**DIRECTIONS:** Set down the data below word for word, and leave the images aside.
+++ EXTRACTED RECORDS
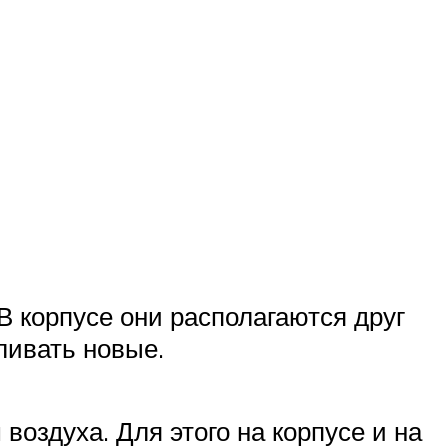
В корпусе они располагаются друг
ливать новые.
оздуха. Для этого на корпусе и на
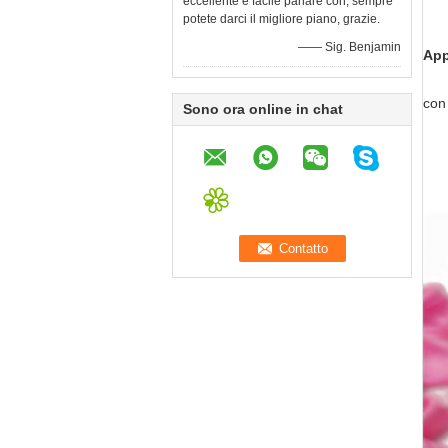
eccellente e facile parlare con, sempre
potete darci il migliore piano, grazie.
—— Sig. Benjamin
App
con
Sono ora online in chat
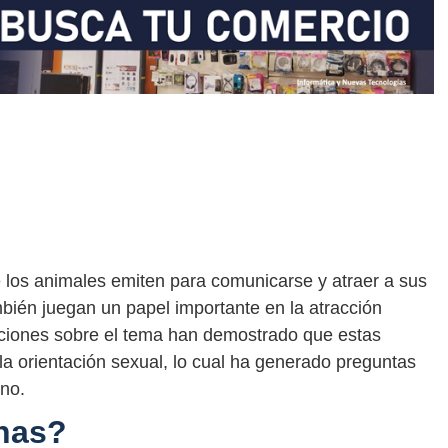
los animales emiten para comunicarse y atraer a sus
bién juegan un papel importante en la atracción
gaciones sobre el tema han demostrado que estas
la orientación sexual, lo cual ha generado preguntas
 no.
nas?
++++++
**ANSWER SPACE:**
В корпусе они располагаются друг
ливать новые.
оздуха. Для этого на корпусе и на
eccellente e facile parlare con, sempre
potete darci il migliore piano, grazie.
—— Sig. Benjamin
App
con
Sono ora online in chat
los animales emiten para comunicarse y atraer a sus
bién juegan un papel importante en la atracción
gaciones sobre el tema han demostrado que estas
la orientación sexual, lo cual ha generado preguntas
 no.
nas?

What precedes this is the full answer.